Directions for this task: Reproduce exactly the stretch of lines running from the line with "при помощи саженцев или черенков. Многие" to the end of the entries below.

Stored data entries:
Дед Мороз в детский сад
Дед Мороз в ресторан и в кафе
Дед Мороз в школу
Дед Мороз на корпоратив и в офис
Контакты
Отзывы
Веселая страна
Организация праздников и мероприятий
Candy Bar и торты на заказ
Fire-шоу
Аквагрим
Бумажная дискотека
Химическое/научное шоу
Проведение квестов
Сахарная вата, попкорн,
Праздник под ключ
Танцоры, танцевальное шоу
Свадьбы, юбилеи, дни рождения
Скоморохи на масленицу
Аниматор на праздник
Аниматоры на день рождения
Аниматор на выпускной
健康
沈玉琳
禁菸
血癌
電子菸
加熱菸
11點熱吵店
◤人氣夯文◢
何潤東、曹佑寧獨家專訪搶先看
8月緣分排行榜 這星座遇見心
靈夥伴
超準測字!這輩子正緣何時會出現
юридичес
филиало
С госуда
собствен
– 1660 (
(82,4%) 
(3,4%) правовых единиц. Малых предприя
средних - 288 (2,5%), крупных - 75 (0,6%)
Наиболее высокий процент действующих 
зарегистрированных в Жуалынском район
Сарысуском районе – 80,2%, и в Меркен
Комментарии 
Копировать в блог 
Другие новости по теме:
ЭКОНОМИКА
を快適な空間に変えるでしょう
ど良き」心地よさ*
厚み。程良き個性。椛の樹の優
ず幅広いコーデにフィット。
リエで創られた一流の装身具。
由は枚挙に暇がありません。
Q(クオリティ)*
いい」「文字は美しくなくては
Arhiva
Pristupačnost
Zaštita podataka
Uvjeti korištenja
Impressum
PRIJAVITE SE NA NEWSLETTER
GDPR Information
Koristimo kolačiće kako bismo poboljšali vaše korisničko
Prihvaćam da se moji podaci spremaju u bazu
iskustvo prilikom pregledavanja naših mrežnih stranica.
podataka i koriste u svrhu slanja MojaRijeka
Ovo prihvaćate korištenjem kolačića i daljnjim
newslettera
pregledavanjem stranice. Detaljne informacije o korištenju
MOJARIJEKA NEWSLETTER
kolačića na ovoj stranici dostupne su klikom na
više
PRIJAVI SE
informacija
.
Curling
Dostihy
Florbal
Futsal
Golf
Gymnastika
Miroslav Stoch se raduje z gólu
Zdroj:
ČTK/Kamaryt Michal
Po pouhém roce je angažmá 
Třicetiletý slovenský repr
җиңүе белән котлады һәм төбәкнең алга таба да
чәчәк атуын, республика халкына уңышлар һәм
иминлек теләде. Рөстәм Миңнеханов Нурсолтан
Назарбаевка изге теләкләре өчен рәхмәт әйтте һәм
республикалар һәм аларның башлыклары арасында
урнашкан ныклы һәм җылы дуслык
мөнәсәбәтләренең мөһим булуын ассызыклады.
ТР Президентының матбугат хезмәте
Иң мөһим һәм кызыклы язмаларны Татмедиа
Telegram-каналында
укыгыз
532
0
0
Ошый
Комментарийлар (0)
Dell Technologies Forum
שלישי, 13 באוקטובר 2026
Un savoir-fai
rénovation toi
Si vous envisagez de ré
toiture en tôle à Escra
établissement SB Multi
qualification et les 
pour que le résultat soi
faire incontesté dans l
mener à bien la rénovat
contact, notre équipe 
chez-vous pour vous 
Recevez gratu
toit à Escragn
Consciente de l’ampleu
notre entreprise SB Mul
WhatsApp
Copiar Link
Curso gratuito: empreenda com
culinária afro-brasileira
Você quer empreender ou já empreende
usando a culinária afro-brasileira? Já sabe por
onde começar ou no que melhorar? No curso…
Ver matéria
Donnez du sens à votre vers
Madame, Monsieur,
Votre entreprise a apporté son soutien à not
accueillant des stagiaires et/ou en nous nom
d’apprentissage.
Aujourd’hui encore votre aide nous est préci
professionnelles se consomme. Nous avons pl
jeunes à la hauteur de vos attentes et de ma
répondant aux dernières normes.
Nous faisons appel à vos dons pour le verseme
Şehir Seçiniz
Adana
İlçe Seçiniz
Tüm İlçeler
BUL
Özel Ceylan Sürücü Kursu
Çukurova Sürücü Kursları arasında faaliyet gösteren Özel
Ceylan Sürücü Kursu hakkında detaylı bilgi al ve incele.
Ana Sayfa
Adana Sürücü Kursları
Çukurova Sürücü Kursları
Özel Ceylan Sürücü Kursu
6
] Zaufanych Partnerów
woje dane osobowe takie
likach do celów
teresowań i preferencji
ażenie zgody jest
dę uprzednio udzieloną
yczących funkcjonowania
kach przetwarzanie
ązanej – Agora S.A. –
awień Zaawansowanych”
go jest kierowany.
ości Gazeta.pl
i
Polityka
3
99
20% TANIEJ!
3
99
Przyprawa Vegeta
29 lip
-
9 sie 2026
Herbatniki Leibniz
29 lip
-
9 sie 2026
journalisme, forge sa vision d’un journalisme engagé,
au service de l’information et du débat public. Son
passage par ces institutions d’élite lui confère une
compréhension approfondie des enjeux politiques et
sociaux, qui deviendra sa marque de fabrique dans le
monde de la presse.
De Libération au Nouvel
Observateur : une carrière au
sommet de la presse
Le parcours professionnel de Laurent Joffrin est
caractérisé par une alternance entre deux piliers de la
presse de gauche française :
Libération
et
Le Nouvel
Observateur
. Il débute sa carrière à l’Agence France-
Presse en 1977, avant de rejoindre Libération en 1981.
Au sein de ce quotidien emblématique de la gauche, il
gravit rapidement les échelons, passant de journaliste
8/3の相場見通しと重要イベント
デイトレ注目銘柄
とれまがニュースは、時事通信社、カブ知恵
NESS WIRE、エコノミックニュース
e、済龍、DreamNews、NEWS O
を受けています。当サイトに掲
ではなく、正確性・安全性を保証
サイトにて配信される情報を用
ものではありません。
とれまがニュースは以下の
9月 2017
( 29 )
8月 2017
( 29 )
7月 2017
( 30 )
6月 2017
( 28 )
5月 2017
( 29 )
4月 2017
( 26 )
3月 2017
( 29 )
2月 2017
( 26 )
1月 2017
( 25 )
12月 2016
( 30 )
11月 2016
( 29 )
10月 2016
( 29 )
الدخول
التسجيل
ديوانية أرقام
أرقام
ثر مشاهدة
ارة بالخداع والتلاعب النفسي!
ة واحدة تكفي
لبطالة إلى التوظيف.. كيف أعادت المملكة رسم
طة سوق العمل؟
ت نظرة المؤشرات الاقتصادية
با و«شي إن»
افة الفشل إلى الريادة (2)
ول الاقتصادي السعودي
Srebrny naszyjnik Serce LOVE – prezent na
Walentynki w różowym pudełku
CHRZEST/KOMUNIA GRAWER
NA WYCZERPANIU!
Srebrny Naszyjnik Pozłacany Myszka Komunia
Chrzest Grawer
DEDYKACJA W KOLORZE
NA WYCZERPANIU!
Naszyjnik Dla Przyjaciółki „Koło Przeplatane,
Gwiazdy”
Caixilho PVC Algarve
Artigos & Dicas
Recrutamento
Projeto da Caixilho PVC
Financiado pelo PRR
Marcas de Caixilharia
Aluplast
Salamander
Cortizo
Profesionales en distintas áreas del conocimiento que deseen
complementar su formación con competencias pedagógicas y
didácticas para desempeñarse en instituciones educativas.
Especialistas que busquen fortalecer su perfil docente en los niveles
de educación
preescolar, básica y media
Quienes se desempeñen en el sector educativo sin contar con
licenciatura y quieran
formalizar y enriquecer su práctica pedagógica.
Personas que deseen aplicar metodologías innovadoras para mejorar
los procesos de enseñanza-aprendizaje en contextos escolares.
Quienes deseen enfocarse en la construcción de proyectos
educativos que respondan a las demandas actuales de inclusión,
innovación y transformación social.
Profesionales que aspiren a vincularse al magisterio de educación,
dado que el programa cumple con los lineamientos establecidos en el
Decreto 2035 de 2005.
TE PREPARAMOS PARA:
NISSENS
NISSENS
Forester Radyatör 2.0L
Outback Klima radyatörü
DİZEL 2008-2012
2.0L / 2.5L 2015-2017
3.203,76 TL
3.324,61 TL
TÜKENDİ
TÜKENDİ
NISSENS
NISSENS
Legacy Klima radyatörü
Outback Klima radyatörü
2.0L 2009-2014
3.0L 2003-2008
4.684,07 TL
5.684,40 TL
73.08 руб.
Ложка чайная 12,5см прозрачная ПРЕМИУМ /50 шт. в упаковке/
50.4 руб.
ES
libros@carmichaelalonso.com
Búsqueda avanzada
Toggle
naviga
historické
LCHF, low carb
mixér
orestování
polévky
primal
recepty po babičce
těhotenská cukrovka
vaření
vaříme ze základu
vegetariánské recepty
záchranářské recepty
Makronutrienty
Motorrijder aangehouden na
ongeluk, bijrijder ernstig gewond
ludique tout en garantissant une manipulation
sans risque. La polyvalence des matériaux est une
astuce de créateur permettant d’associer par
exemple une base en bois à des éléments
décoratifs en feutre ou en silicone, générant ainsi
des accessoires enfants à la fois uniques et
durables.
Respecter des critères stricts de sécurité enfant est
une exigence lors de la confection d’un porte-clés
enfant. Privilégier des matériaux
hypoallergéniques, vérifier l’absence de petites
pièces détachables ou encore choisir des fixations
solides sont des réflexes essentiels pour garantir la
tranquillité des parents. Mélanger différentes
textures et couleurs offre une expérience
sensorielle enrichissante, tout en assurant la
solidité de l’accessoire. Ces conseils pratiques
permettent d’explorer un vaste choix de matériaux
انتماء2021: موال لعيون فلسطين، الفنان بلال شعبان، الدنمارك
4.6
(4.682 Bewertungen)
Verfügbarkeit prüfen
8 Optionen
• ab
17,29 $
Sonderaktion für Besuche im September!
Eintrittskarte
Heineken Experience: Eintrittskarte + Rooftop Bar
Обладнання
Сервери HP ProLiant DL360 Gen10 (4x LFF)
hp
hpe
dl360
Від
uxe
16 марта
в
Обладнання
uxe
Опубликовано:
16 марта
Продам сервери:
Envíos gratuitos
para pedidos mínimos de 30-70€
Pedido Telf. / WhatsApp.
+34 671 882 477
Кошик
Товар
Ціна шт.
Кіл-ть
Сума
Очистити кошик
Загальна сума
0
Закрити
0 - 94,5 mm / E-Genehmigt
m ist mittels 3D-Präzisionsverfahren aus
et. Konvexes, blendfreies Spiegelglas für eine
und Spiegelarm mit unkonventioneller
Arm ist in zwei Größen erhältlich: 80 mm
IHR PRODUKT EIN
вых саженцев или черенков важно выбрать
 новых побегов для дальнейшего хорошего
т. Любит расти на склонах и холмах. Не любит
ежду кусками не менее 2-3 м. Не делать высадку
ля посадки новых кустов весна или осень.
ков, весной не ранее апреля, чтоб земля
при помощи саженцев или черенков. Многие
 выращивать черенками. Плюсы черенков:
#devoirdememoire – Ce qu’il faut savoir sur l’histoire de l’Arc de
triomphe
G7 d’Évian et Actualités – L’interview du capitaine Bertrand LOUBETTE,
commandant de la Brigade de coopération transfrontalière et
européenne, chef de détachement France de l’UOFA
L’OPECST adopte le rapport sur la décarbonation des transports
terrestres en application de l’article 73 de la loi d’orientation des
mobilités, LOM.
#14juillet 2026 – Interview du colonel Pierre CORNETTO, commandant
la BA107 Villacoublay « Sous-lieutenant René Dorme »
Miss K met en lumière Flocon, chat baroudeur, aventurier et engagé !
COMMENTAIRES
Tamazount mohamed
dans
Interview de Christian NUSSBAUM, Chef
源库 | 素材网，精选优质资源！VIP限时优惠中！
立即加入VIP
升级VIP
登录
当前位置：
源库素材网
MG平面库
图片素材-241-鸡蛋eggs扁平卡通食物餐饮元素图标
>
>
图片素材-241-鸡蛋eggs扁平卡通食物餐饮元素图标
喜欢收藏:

Answer box:
при помощи саженцев или черенков. Многие
 выращивать черенками. Плюсы черенков:
#devoirdememoire – Ce qu’il faut savoir sur l’histoire de l’Arc de
triomphe
G7 d’Évian et Actualités – L’interview du capitaine Bertrand LOUBETTE,
commandant de la Brigade de coopération transfrontalière et
européenne, chef de détachement France de l’UOFA
L’OPECST adopte le rapport sur la décarbonation des transports
terrestres en application de l’article 73 de la loi d’orientation des
mobilités, LOM.
#14juillet 2026 – Interview du colonel Pierre CORNETTO, commandant
la BA107 Villacoublay « Sous-lieutenant René Dorme »
Miss K met en lumière Flocon, chat baroudeur, aventurier et engagé !
COMMENTAIRES
Tamazount mohamed
dans
Interview de Christian NUSSBAUM, Chef
源库 | 素材网，精选优质资源！VIP限时优惠中！
立即加入VIP
升级VIP
登录
当前位置：
源库素材网
MG平面库
图片素材-241-鸡蛋eggs扁平卡通食物餐饮元素图标
>
>
图片素材-241-鸡蛋eggs扁平卡通食物餐饮元素图标
喜欢收藏:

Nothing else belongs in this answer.